What lines below contain the string "национальной"? List them all.

-- -- --

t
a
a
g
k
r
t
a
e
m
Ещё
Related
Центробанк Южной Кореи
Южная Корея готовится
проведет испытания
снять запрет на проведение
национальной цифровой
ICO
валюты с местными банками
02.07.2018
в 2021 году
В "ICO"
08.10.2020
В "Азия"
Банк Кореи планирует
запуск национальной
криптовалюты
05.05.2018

-- -- --

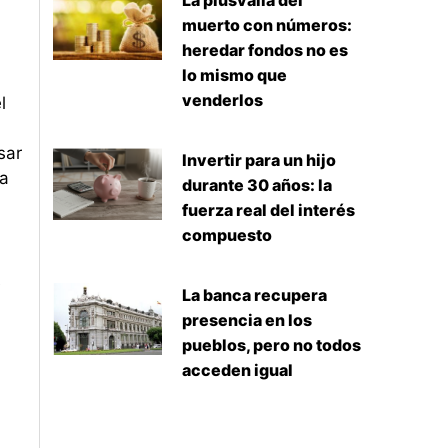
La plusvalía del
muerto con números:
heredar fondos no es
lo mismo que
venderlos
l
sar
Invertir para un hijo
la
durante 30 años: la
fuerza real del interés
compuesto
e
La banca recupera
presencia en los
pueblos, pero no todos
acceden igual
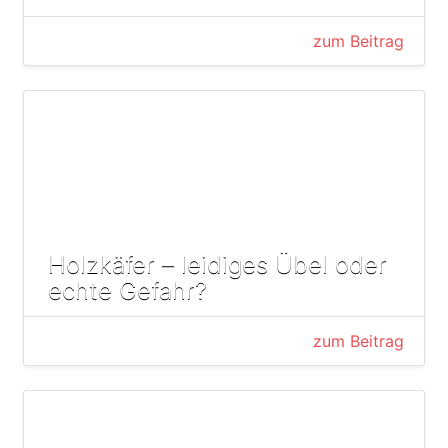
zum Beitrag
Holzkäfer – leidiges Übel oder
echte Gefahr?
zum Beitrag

-- -- --

Response for this exercise:
национальной цифровой
запуск национальной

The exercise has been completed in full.